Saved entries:
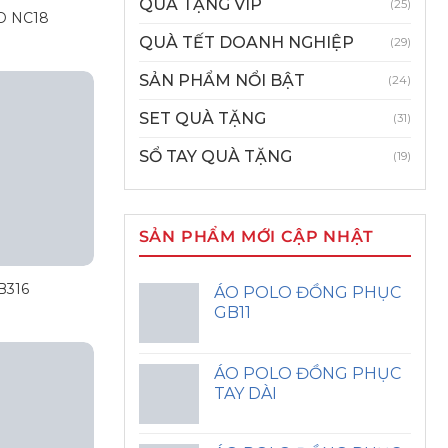
QUÀ TẶNG VIP
(25)
 NC18
QUÀ TẾT DOANH NGHIỆP
(29)
SẢN PHẨM NỔI BẬT
(24)
SET QUÀ TẶNG
(31)
SỔ TAY QUÀ TẶNG
(19)
SẢN PHẨM MỚI CẬP NHẬT
B316
ÁO POLO ĐỒNG PHỤC
GB11
ÁO POLO ĐỒNG PHỤC
TAY DÀI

Exercise aim: If a line in the entries includes the word "PHẨM", copy that line out.

Result of this exercise:
SẢN PHẨM NỔI BẬT
SẢN PHẨM MỚI CẬP NHẬT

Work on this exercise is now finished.